Кто не кормит свою культуру, будет кормить чужую армию | страница 6



И до 1917 года, и после государственные интересы вообще не обсуждались: они воспринимались деятелями культуры как естественные. Никто никогда не покушался на тезис, что в императорском театре творчество — это главное. Но с ним уживалась официальная госмонополия в области сценического искусства как система контроля, охраняющая интересы государства>[3].

Я не собираюсь рисовать пасторальную картинку ни «пользы цензуры» (этой пользы нет и быть не может), ни трогательного единения чиновника и художника. Напротив, постоянная дискуссия художника и власти есть непременное свойство живого развития культуры.

Но, во-первых, из этой дискуссии должны быть исключены элементы самодурства с обеих сторон. Мы помним, как дискуссия власти и художника в СССР подменялась догматическим диктатом. И, напротив, мы видим, как в сегодняшней России чуть ли не «признаком хорошего тона» в творческой среде считается отрицание каких бы то ни было обязательств художника перед обществом.

Во-вторых, вестись такая дискуссия должна строго в поле признания общих ценностей — общих и для художника, и для власти, и для общества.

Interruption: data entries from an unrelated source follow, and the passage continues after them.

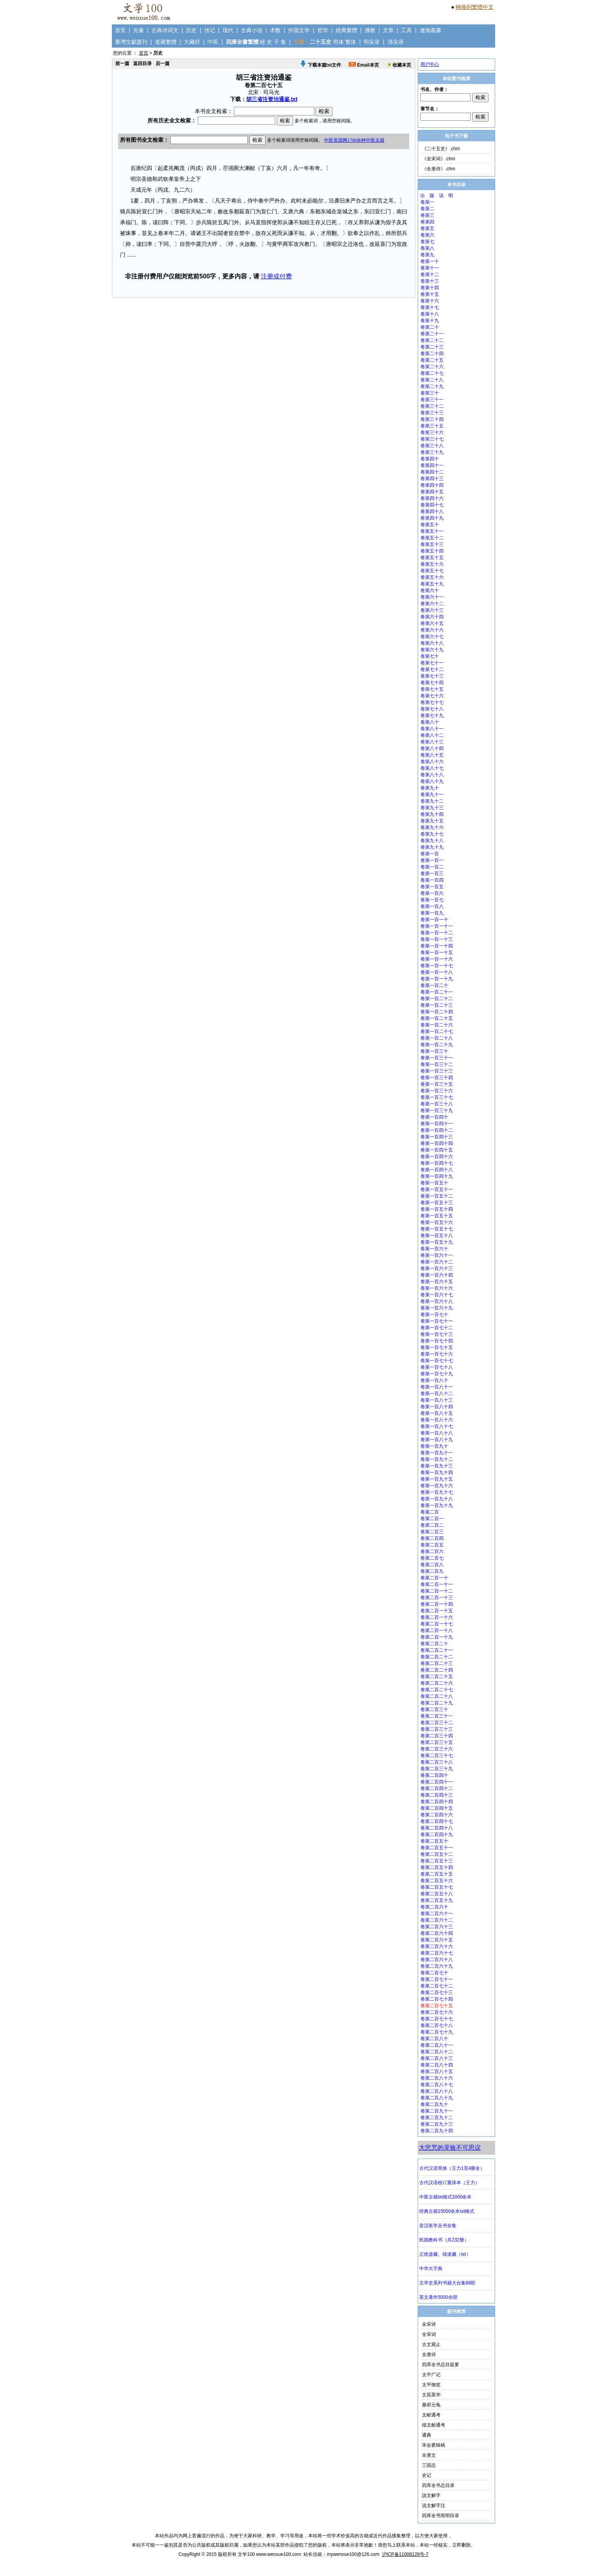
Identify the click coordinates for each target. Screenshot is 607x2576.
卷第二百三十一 (436, 1716)
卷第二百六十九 (436, 1966)
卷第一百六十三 (436, 1268)
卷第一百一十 (434, 919)
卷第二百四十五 (436, 1808)
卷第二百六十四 (436, 1933)
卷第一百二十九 (436, 1044)
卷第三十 (429, 393)
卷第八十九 (432, 781)
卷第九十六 (432, 827)
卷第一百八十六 (436, 1420)
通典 (426, 2435)
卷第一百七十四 (436, 1341)
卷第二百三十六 (436, 1749)
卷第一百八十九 (436, 1439)
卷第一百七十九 (436, 1373)
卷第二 (427, 208)
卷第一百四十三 (436, 1137)
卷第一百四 (432, 880)
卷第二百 (429, 1512)
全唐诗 (429, 2354)
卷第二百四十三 (436, 1795)
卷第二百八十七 (436, 2084)
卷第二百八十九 (436, 2098)
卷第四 (427, 222)
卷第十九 (429, 320)
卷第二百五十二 (436, 1854)
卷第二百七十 (434, 1972)
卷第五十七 (432, 570)
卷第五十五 (432, 557)
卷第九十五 (432, 821)
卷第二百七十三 (436, 1992)
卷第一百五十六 (436, 1222)
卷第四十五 (432, 491)
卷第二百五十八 (436, 1893)
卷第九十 (429, 788)
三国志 (429, 2465)
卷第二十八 (432, 380)
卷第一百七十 (434, 1314)
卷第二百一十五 (436, 1610)
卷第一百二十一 (436, 992)
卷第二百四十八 (436, 1828)
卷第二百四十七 (436, 1821)
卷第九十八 (432, 840)
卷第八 (427, 248)
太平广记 (431, 2374)
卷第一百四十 (434, 1117)
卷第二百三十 (434, 1709)
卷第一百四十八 (436, 1169)
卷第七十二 (432, 669)
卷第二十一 (432, 333)
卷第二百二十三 (436, 1663)
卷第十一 (429, 268)
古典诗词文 (164, 30)
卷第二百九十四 (436, 2130)
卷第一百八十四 (436, 1406)
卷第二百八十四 (436, 2065)
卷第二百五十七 (436, 1887)
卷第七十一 (432, 663)
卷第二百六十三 (436, 1926)
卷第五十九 (432, 584)
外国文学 (299, 30)
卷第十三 (429, 281)
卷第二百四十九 (436, 1834)
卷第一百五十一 (436, 1189)
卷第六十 (429, 590)
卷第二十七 (432, 373)
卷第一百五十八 (436, 1235)
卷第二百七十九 (436, 2032)
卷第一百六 (432, 893)
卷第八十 (429, 722)
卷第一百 (429, 853)
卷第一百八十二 (436, 1393)
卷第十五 (429, 294)
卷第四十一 (432, 465)
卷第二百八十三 (436, 2058)
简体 (338, 42)
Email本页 (364, 65)
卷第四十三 (432, 478)
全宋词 (429, 2334)
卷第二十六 (432, 366)
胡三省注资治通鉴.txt (272, 99)
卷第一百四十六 (436, 1156)
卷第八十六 (432, 761)
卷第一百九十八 (436, 1499)
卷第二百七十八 (436, 2025)
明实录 (372, 42)
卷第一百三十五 (436, 1084)
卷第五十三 (432, 544)
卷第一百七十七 (436, 1360)
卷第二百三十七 (436, 1755)
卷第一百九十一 (436, 1452)
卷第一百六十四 (436, 1275)
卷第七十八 (432, 709)
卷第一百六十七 (436, 1294)
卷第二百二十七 (436, 1689)
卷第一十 (429, 261)
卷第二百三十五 (436, 1742)
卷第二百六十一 (436, 1913)
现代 (228, 30)
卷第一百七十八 (436, 1367)
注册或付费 (276, 276)
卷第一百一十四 (436, 946)
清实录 (396, 42)
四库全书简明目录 (440, 2515)
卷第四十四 (432, 485)
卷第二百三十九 (436, 1768)
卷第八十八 (432, 774)
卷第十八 (429, 314)
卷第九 (427, 254)
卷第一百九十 (434, 1446)
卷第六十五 (432, 623)
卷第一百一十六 (436, 959)
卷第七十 (429, 656)
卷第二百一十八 (436, 1630)
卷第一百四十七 (436, 1163)
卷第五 (427, 228)
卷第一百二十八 (436, 1038)
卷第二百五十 (434, 1841)
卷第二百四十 (434, 1775)
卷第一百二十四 (436, 1011)
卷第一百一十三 (436, 939)
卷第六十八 (432, 643)
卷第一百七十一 (436, 1321)
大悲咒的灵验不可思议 (450, 2147)
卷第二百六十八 (436, 1959)
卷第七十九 (432, 715)
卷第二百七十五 (436, 2005)
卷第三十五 (432, 426)
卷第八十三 (432, 742)
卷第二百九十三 (436, 2124)
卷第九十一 (432, 794)
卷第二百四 (432, 1538)
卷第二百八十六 (436, 2078)
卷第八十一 (432, 728)
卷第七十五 (432, 689)
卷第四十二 (432, 472)
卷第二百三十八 (436, 1762)
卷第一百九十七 (436, 1492)
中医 (212, 42)
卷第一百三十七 (436, 1097)
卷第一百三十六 (436, 1090)
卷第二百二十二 (436, 1657)
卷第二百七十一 (436, 1979)
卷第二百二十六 (436, 1683)
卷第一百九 (432, 913)
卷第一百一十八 (436, 972)
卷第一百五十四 (436, 1209)
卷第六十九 (432, 649)
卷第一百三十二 (436, 1064)
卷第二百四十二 (436, 1788)
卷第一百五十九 (436, 1242)
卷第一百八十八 (436, 1433)
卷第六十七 (432, 636)
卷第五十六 (432, 564)
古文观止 (431, 2344)
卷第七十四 (432, 682)
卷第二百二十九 (436, 1703)
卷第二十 (429, 327)
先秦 (138, 30)
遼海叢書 (430, 30)
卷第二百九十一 (436, 2111)
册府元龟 (431, 2405)
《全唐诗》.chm (438, 169)
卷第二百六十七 (436, 1953)
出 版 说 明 (436, 195)
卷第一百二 (432, 867)
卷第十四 (429, 287)
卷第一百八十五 (436, 1413)
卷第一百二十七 (436, 1031)
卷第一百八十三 (436, 1400)
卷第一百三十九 (436, 1110)
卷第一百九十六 (436, 1485)
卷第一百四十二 (436, 1130)
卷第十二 (429, 274)
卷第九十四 (432, 814)
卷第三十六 (432, 432)
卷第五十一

Какие ценности мы имеем в виду?

Ценность созидательного труда.

Развитие личности как залог общего процветания.

Служение Отечеству.

Единство и преемственность тысячелетней истории России.

Историческое единство судеб народов России и дружественных народов, многие из которых ранее входили в состав Российской империи или СССР.

Ценности семьи и человеческого общежития, одинаково трактуемые и православием, и всеми традиционными для России религиями — начиная от уважения к старшим поколениям и заканчивая принципами воспитания детей.

Мы должны поощрять и инициировать творческую деятельность в поле именно этих бесспорных и естественных ценностей. А в той части художественного творчества, которую государство прямо субсидирует, мы на этих ценностях настаиваем.

То есть государство в творчестве ничего не запрещает. Но не всё оплачивает. Подчеркну, исповедование общих ценностей не имеет никакого отношения к тупому верноподданничеству.

В свое время П. Чаадаев недоумевал: как мог Николай I смеяться на представлении «Ревизора» на сцене Александринского театра в 1836-м, когда ему показывают столь тяжелые «пороки русской жизни»? На это ему ответит критик Н. Страхов: русскому царю не могло и в голову прийти бояться того, что глупость и подлость, встречающиеся у нас повсеместно, всенародно казнятся на сцене.